### WORK INSTRUCTION
Give only the number of lines below that contain the word "legacy".

+++

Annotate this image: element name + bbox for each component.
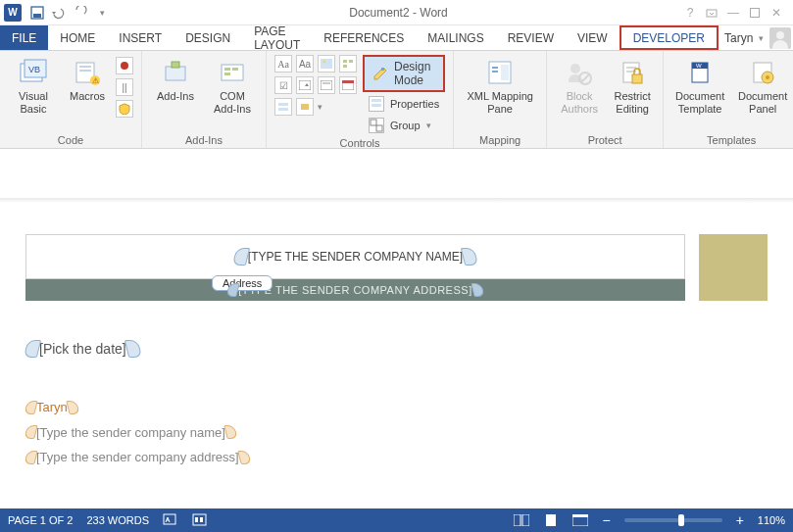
repeating-section-control-icon[interactable]: [274, 98, 292, 116]
design-mode-icon: [372, 66, 388, 81]
window-controls: ? — ✕: [683, 6, 789, 20]
chevron-down-icon: ▾: [426, 121, 431, 130]
svg-rect-1: [33, 14, 41, 18]
addins-button[interactable]: Add-Ins: [150, 55, 201, 103]
account-menu[interactable]: Taryn ▾: [719, 25, 793, 50]
sender-company-control[interactable]: [Type the sender company name]: [25, 425, 768, 443]
svg-rect-55: [193, 514, 206, 525]
xml-mapping-button[interactable]: XML Mapping Pane: [462, 55, 538, 115]
page-indicator[interactable]: PAGE 1 OF 2: [8, 514, 73, 526]
web-layout-icon[interactable]: [572, 512, 588, 528]
company-address-control[interactable]: Address [TYPE THE SENDER COMPANY ADDRESS…: [25, 279, 685, 301]
svg-rect-54: [164, 514, 175, 524]
qat-dropdown-icon[interactable]: ▾: [94, 5, 110, 21]
visual-basic-button[interactable]: VB Visual Basic: [8, 55, 59, 115]
combobox-control-icon[interactable]: [296, 76, 314, 94]
plain-text-control-icon[interactable]: Aa: [296, 55, 314, 73]
com-addins-button[interactable]: COM Add-Ins: [207, 55, 258, 115]
close-icon[interactable]: ✕: [769, 6, 783, 20]
tab-references[interactable]: REFERENCES: [312, 25, 416, 50]
undo-icon[interactable]: [51, 5, 67, 21]
zoom-level[interactable]: 110%: [758, 514, 785, 526]
group-protect: Block Authors Restrict Editing Protect: [547, 51, 664, 148]
company-name-control[interactable]: [TYPE THE SENDER COMPANY NAME]: [25, 234, 685, 279]
svg-point-12: [121, 62, 128, 70]
design-mode-button[interactable]: Design Mode: [363, 55, 445, 92]
macro-security-icon[interactable]: [116, 100, 133, 118]
rich-text-control-icon[interactable]: Aa: [274, 55, 292, 73]
svg-point-53: [766, 75, 769, 79]
help-icon[interactable]: ?: [683, 6, 697, 20]
xml-mapping-icon: [484, 57, 516, 88]
svg-rect-39: [492, 67, 498, 69]
ribbon: VB Visual Basic ⚠ Macros || Code Add-Ins: [0, 51, 793, 149]
tab-file[interactable]: FILE: [0, 25, 48, 50]
document-template-icon: W: [684, 57, 716, 88]
record-macro-icon[interactable]: [116, 57, 133, 74]
date-picker-control[interactable]: [Pick the date]: [25, 340, 768, 361]
dropdown-control-icon[interactable]: [318, 76, 335, 94]
spellcheck-icon[interactable]: [163, 512, 178, 528]
sender-address-control[interactable]: [Type the sender company address]: [25, 450, 768, 467]
svg-rect-29: [278, 103, 288, 106]
date-picker-control-icon[interactable]: [339, 76, 357, 94]
ribbon-options-icon[interactable]: [705, 6, 719, 20]
document-panel-icon: [747, 57, 778, 88]
tab-insert[interactable]: INSERT: [107, 25, 173, 50]
svg-rect-36: [376, 125, 382, 131]
building-block-control-icon[interactable]: [339, 55, 357, 73]
svg-rect-34: [372, 104, 381, 107]
minimize-icon[interactable]: —: [726, 6, 740, 20]
zoom-slider[interactable]: [624, 518, 722, 522]
tab-developer[interactable]: DEVELOPER: [620, 25, 719, 50]
svg-rect-14: [172, 62, 179, 68]
legacy-dropdown-icon[interactable]: ▾: [318, 98, 323, 116]
document-template-button[interactable]: W Document Template: [671, 55, 728, 115]
properties-icon: [369, 96, 384, 112]
read-mode-icon[interactable]: [514, 512, 529, 528]
block-authors-button: Block Authors: [555, 55, 604, 115]
checkbox-control-icon[interactable]: ☑: [274, 76, 292, 94]
print-layout-icon[interactable]: [543, 512, 559, 528]
block-authors-icon: [564, 57, 595, 88]
redo-icon[interactable]: [73, 5, 88, 21]
svg-rect-24: [299, 80, 311, 90]
properties-button[interactable]: Properties: [363, 94, 445, 114]
svg-rect-40: [492, 71, 498, 73]
picture-control-icon[interactable]: [318, 55, 335, 73]
pause-recording-icon[interactable]: ||: [116, 78, 133, 96]
svg-rect-19: [321, 59, 332, 69]
save-icon[interactable]: [29, 5, 45, 21]
ribbon-tabs: FILE HOME INSERT DESIGN PAGE LAYOUT REFE…: [0, 25, 793, 51]
zoom-in-button[interactable]: +: [736, 512, 744, 528]
group-addins: Add-Ins COM Add-Ins Add-Ins: [142, 51, 267, 148]
tab-view[interactable]: VIEW: [566, 25, 620, 50]
svg-rect-18: [224, 73, 230, 75]
address-control-tab[interactable]: Address: [212, 275, 273, 291]
zoom-out-button[interactable]: −: [602, 512, 610, 528]
macros-status-icon[interactable]: [192, 512, 208, 528]
group-mapping: XML Mapping Pane Mapping: [454, 51, 547, 148]
legacy-tools-icon[interactable]: [296, 98, 314, 116]
svg-rect-33: [372, 99, 381, 102]
tab-design[interactable]: DESIGN: [173, 25, 242, 50]
tab-page-layout[interactable]: PAGE LAYOUT: [242, 25, 312, 50]
svg-rect-25: [321, 80, 332, 90]
tab-mailings[interactable]: MAILINGS: [416, 25, 495, 50]
logo-placeholder[interactable]: [699, 234, 768, 301]
sender-name-control[interactable]: Taryn: [25, 400, 768, 417]
tab-review[interactable]: REVIEW: [496, 25, 566, 50]
group-icon: [369, 118, 384, 133]
restrict-editing-button[interactable]: Restrict Editing: [610, 55, 655, 115]
document-panel-button[interactable]: Document Panel: [734, 55, 791, 115]
maximize-icon[interactable]: [748, 6, 762, 20]
svg-rect-2: [707, 10, 717, 17]
tab-home[interactable]: HOME: [48, 25, 107, 50]
macros-button[interactable]: ⚠ Macros: [65, 55, 110, 103]
com-addins-icon: [217, 57, 248, 88]
page[interactable]: [TYPE THE SENDER COMPANY NAME] Address […: [8, 203, 785, 477]
svg-rect-21: [343, 60, 347, 63]
group-button[interactable]: Group ▾: [363, 116, 445, 135]
quick-access-toolbar: ▾: [25, 5, 114, 21]
word-count[interactable]: 233 WORDS: [86, 514, 149, 526]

+++

### REPLY
2